Little by little the stigma of therapy and mental health is diminishing. More and more people know that it is necessary to take care of the mind to have good health both on the outside and on the inside. Although not all people who need help with their mental health receive it. There are millions and millions of people who are affected by illness mental and only half receive treatment.
In many cases, people wait years for therapy, even decades … until they experience the first symptoms they do not talk to someone about the mental health problems they are experiencing. Although many people who need treatment have not yet received it, many are open to receiving therapy. If you are considering therapy, you need to know what type of treatment or therapy is best for you based on your circumstances.
1. Cognitive behavioral therapy (CBT)
Cognitive behavioral therapy is a solution-oriented approach that motivates people to change their behavior and views by changing the way they think. This type of therapy has become increasingly popular.
CBT focuses on ‘automatic thoughts’, which are reflective thoughts about ourselves, others, and the world. These thoughts are representative of the fundamental beliefs that we have about ourselves, such as believing that we are inadequate or defective. This approach to treatment can be tailored to each patient’s underlying problems, including phobias , addictions, anxiety, insomnia, and depression. So the way you approach sessions with someone struggling with depression is different from the way you train those dealing with obsessive compulsive disorder.
However, there is one thing to keep in mind: no form of therapy is magic. The results will not be felt immediately, but within a committed and connected psychotherapeutic relationship, you may begin to experience some relief.
2. Interpersonal therapy
Interpersonal psychotherapy is generally used to treat disorders of mood, with the main objective to improve relations and social interactions of a person to help reduce the pressure under which it is. This type of therapy, which is considered a new form of therapy, has also been shown to be effective for people who are distressed by a specific life event, such as moving, divorcing, the death of a loved one, or retirement.
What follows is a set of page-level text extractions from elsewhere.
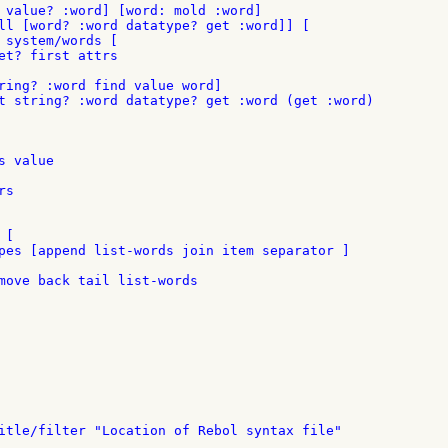
 value? :word] [word: mold :word]

ll [word? :word datatype? get :word]] [

 system/words [

et? first attrs

ring? :word find value word]

 value

s

[

pes [append list-words join item separator ]

move back tail list-words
Like cognitive behavioral therapy, this therapy does not focus on the past, but on what is currently happening in a person’s life. The main difference focuses on how a person’s thoughts and behaviors apply to their relationships (as opposed to someone’s self-perception). Also, it doesn’t stop at the negative by-products of unhealthy relationships, just the relationships themselves. Treatment usually lasts about 16 weeks.
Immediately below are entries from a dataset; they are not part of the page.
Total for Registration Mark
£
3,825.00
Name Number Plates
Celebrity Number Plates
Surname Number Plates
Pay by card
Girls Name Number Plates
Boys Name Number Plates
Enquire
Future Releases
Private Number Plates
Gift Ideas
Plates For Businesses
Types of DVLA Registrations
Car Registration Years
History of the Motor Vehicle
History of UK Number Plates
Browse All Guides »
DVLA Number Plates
A session may involve role-play interactions that took place outside of the office to see how one person could have handled things differently or more effectively. Group sessions are also common, as people can practice their interpersonal skills in a safe and welcoming environment.
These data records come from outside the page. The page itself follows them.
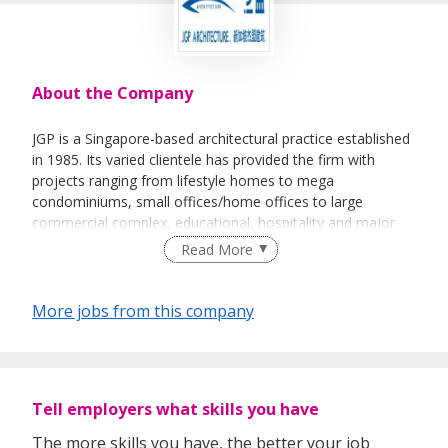
About the Company
JGP is a Singapore-based architectural practice established
in 1985. Its varied clientele has provided the firm with
projects ranging from lifestyle homes to mega
condominiums, small offices/home offices to large
commercial complex, educational, hospitality and major
town planning projects.
Read More
More jobs from this company
Tell employers what skills you have
The more skills you have, the better your job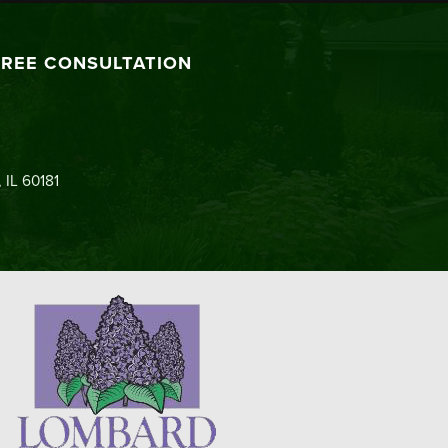
FREE CONSULTATION
 IL 60181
3. Marriage and family therapy
Another short-term mental health therapy is marriage and family therapy, often called couples counseling or family counseling. This type of therapy, which usually lasts about 12 weeks, focuses on improving relationships between two people in a romantic relationship or between members of a family. In marriage therapy, therapists often meet first with the people and then with the couple .
In family therapy, sessions are often together, and the therapist occasionally meets with people individually if necessary. Typically, marriage and family therapists identify roles that contribute to conflict-causing behavior and explore ways to actively resolve problems between people. That being said, it can also benefit individuals individually.
4. Psychodynamic therapy
Psychodynamic therapy is a traditional form of mental health therapy that employs in-depth conversations that address a patient’s external world. It is used primarily for people with depression , but it can also work for people with addiction, social anxiety disorder, and eating disorders.
In psychodynamic therapy, people are encouraged to talk about anything and everything that occurs to them, with the overall goal of putting negative symptoms into remission and increasing the individual’s self-esteem. Generally, this type of therapy is ongoing and works best for people who know their problems but do not have the tools to solve them on their own.
Although it has been around for quite some time, psychoeducation, the process of giving people (and family members) a more solid base of knowledge about their psychological condition, is more popular than ever. Although not a specific form of therapy, psychoeducation is crucial in guiding people with the necessary knowledge about their condition, coping strategies, and how and where to get help.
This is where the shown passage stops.